Szilard's day in the
sun came when he circulated a petition directed toward the president and signed
by 70 scientists advocating a demonstration of the bomb to the Japanese and an
attempt at cooperation in the field of atomic energy with the Soviets. This was
activist Leo Szilard at his best. Groves was livid, Oppenheimer - who by now
had tasted power and was an establishment man - was deeply hesitant and the
petition was stashed away in a safe until after the war. Szilard's
disappointment that his advice was not heeded turned to even bigger concern
after the war when he witnessed the arms race between the two superpowers.
In
1949 he wrote a remarkable fictitious story titled 'My Trial As A War Criminal'
in which he imagined what would have happened had the United States lost the
war to the Soviets; Szilard's point was that in participating in the creation
of nuclear weapons, American scientists were no less or more complicit than
their Russian counterparts.
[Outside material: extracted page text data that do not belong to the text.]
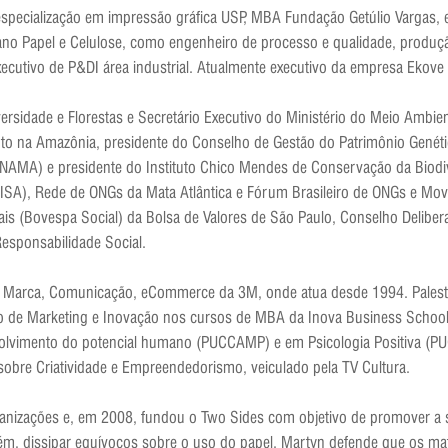
pecialização em impressão gráfica USP, MBA Fundação Getúlio Vargas, e
no Papel e Celulose, como engenheiro de processo e qualidade, produção
cutivo de P&DI área industrial. Atualmente executivo da empresa Ekove 
iversidade e Florestas e Secretário Executivo do Ministério do Meio Amb
to na Amazônia, presidente do Conselho de Gestão do Patrimônio Genético
NAMA) e presidente do Instituto Chico Mendes de Conservação da Biod
 (ISA), Rede de ONGs da Mata Atlântica e Fórum Brasileiro de ONGs e Mo
is (Bovespa Social) da Bolsa de Valores de São Paulo, Conselho Deliber
esponsabilidade Social.
 de Marca, Comunicação, eCommerce da 3M, onde atua desde 1994. Pales
stão de Marketing e Inovação nos cursos de MBA da Inova Business Sch
olvimento do potencial humano (PUCCAMP) e em Psicologia Positiva (PUC
 sobre Criatividade e Empreendedorismo, veiculado pela TV Cultura.
nizações e, em 2008, fundou o Two Sides com objetivo de promover a su
, dissipar equívocos sobre o uso do papel. Martyn defende que os mat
Szilard's take on the matter raised valuable
questions about the moral responsibility of scientists, an issue that we are
grappling with even today. The story played a small part in inspiring Soviet
physicist Andrei Sakharov in his campaign for nuclear disarmament. Szilard also
helped organize the Pugwash Conferences for disarmament, gave talks around the
world on nuclear weapons, and met with Nikita Khrushchev in Manhattan in 1960;
the result of this amiable meeting was both the gift of a Schick razor to
Khrushchev and, more importantly, Khrushchev agreeing with Szilard's suggestion
that a telephone hot-line be installed between Moscow and Washington for
emergencies. The significance of this hot line was acutely highlighted by the
1962 Cuban missile crisis. Sadly Szilard's later two attempts at meeting with
Khrushchev failed.
After
playing a key role in the founding of the Salk Institute in California, Szilard
died peacefully in his sleep in 1964, hoping that the genie whose face he had
seen at the traffic light in 1933 would treat human beings with kindness.
Since Szilard the
common and deep roots that underlie the tree of science and politics have
become far clearer.
Today
we need scientists like Szilard to stand up for science every time a scientific
issue such as climate change or evolution collides with politics. When Szilard
pushed scientists to get involved in politics it may have looked like an
anomaly, but today we are struggling with very similar issues. As in many of
his other actions, Szilard's motto for the interaction of science with politics
was one of accommodation. He was always an ardent believer in the common goals
that human beings seek, irrespective of the divergent beliefs that they may
hold. He was also an exemplar of combining thought with action, projecting an
ideal meld of the idealist and the realist. Whether he was balancing
thermodynamic thoughts with refrigeration concerns or following up political
idealism with letters to prominent politicians, he taught us all how to both
think and do. As interdisciplinary scientist, as astute technological inventor,
as conscientious political activist, as a troublemaker of the best kind, Leo
Szilard leaves us with an outstanding role model and an enduring legacy. It is
up to us to fill his shoes.
This is a revised version of a past post.